== Work task ==
Return all the lines below in which the string "Simpatias" appears.

Stored data entries
────────────────────
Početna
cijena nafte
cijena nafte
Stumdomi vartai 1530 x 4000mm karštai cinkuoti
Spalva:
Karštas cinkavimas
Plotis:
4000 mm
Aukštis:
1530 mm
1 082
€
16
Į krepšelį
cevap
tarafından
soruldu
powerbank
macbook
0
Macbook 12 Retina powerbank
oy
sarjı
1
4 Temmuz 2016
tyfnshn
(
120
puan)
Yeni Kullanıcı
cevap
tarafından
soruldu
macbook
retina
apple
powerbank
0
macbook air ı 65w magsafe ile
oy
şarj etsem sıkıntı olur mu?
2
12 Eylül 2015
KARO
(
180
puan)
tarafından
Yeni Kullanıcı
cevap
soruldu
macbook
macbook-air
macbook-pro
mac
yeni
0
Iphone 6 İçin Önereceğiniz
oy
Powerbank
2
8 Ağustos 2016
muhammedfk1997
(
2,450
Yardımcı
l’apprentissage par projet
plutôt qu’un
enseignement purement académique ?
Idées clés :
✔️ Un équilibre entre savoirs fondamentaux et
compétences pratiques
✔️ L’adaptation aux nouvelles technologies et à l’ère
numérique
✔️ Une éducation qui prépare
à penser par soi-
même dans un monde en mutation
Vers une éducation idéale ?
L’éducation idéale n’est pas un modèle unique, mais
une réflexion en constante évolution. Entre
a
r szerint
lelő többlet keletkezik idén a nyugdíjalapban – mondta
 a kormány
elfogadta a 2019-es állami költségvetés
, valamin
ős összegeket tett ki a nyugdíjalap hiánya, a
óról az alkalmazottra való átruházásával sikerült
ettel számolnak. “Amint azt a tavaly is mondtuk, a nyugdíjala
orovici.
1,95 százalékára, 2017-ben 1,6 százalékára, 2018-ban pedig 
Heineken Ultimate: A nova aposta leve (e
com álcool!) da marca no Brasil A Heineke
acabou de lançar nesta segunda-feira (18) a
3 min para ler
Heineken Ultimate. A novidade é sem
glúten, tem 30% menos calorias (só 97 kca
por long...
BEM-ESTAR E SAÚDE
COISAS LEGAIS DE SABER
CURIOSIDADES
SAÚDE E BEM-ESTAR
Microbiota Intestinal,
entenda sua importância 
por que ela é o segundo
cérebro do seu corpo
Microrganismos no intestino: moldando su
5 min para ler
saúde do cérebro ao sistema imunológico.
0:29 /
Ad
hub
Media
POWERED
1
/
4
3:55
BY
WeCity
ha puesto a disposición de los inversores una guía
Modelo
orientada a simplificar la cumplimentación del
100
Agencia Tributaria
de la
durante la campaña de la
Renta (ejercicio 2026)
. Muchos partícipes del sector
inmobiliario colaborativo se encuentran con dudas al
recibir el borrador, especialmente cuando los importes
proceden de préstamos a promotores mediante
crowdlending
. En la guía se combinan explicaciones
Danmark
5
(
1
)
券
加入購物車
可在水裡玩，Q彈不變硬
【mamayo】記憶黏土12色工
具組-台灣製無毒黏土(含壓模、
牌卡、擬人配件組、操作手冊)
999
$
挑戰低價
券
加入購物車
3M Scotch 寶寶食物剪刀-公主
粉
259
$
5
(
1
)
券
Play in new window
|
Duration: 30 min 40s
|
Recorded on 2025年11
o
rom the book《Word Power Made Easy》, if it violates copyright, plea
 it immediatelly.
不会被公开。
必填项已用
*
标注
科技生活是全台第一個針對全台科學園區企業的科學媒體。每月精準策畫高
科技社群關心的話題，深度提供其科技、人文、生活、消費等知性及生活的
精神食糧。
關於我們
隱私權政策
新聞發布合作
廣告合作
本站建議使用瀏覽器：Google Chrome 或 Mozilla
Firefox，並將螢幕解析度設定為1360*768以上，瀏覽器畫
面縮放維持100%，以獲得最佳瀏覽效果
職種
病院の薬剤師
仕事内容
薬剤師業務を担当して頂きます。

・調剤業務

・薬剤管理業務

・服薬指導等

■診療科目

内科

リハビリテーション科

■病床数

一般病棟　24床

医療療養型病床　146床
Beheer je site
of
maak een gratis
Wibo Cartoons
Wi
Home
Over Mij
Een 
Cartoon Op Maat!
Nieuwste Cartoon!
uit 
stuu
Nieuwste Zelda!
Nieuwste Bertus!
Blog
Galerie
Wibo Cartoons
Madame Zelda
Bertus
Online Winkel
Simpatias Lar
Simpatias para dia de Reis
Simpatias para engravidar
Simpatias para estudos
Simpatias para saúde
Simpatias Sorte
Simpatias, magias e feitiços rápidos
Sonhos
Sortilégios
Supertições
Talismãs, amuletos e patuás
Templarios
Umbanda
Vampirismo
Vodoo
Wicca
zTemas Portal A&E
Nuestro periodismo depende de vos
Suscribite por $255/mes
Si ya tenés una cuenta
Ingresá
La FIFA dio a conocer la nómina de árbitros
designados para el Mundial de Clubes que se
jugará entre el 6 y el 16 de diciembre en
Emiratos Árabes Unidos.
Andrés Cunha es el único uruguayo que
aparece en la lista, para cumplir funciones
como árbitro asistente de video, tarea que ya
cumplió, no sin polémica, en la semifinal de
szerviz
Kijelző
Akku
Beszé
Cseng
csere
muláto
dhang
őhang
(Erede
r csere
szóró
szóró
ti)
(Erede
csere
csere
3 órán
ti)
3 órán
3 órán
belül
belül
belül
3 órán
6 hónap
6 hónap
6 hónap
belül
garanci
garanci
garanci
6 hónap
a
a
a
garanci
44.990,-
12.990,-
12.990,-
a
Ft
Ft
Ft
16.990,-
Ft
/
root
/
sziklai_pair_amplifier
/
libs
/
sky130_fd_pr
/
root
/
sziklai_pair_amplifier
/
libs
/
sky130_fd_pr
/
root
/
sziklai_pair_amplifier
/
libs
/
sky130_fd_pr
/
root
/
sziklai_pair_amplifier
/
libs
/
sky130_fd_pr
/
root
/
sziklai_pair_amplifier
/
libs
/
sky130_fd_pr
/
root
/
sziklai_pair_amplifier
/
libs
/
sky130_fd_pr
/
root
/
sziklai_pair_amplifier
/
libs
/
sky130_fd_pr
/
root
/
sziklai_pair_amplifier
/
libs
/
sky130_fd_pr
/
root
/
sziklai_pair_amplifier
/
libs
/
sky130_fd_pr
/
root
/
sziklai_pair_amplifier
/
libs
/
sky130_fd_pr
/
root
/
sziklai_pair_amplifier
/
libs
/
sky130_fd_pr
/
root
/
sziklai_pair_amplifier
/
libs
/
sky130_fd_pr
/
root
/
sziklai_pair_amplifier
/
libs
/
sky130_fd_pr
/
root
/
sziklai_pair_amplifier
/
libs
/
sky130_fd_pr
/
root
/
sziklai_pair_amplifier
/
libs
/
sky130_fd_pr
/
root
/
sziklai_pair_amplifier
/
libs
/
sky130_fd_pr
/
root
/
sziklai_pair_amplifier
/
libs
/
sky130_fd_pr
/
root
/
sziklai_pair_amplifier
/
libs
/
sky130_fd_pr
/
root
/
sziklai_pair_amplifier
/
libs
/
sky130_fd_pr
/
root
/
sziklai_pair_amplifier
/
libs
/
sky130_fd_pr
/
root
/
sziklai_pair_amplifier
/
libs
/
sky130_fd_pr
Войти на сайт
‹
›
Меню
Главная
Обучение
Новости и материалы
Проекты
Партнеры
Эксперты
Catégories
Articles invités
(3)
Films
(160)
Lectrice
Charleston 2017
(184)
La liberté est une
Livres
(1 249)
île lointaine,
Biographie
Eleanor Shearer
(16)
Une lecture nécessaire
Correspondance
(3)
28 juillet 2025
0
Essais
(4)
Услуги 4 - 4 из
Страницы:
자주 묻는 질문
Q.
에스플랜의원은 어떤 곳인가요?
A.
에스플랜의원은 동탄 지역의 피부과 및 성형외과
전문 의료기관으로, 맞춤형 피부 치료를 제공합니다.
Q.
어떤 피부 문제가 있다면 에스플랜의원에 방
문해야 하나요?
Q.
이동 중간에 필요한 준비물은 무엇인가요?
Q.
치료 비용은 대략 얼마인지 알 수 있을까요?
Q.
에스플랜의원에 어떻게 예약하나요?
────────────────────
== Response area ==
Simpatias Lar
Simpatias para dia de Reis
Simpatias para engravidar
Simpatias para estudos
Simpatias para saúde
Simpatias Sorte
Simpatias, magias e feitiços rápidos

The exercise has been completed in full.